By Tim Saunders on
Charlton Heston did more in his 53 year career than most people. He parted the Red Sea. He painted the Sistine Chapel. And he stood proud for the causes he believed in.
“Charlton Heston was seen by the world as larger than life,” said the family of the actor after he passed away on Saturday. “No one could ask for a fuller life than his… In his own words: ‘I have lived a wonderful life! I’ve lived enough for two people’.”
The Oscar-winning actor played everybody from Moses to Michelangelo in his epic career, a vocation that took him from The Ten Commandments to Ben-Hur to Planet of the Apes. But the actor, whose chiselled looks once led director Anthony Mann to declare “Just put a toga on him and he looks perfect”, made as much of a mark off the screen as he did on it. As well as being the president of the often controversial National Rifle Association, Heston was also a lobbyist for the civil rights movement and a campaigner for the environment.

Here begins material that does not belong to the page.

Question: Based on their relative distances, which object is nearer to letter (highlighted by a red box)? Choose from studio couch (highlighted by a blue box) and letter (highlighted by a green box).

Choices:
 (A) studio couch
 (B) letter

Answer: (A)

Heston’s first role in a professional movie came in 1950’s Dark City, but it was his part in Cecil B. DeMille’s The Greatest Show on Earth in 1952 that catapulted him to stardom. But he had already lived a lifetime of adventures by the time he reached that point – he was a gunner for the Army Air Corps in World War II, and followed this by becoming a nude model. In 1944, Heston married fellow drama student Lydia Clarke – a union that would last the 64 years until his death.

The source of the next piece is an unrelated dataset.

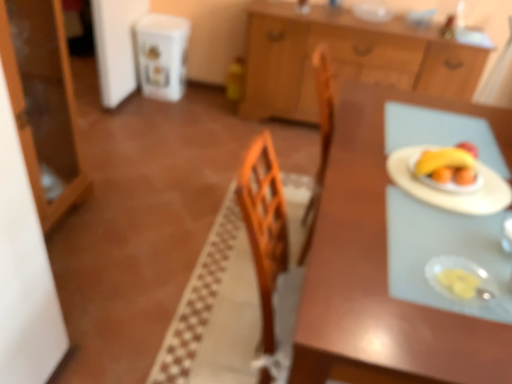 This screenshot has width=512, height=384. Find the location of `vacant space in front of white paper plate at right`. vacant space in front of white paper plate at right is located at coordinates (429, 236).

Charlton Heston was one of the “old school” actors who paved the way for celebrities today. During the 1960’s he was involved in the civil rights movement that changed society for the better. When an Oklahoma movie theater showing one of his films in 1961 was segregated, Heston joined protests and later accompanied Martin Luther King on marches in 1963. He opposed the war in Vietnam and went on to raise awareness of environmental issues with films such as The Omega Man and Soylent Green. He was awarded the Presidential Medal of Freedom in 2003. It is almost certain that the celebrities who stand up for causes today would not be taken as seriously if it was not for the early campaigning of actors such as Heston.
Charlton Heston is survived by his wife and two children.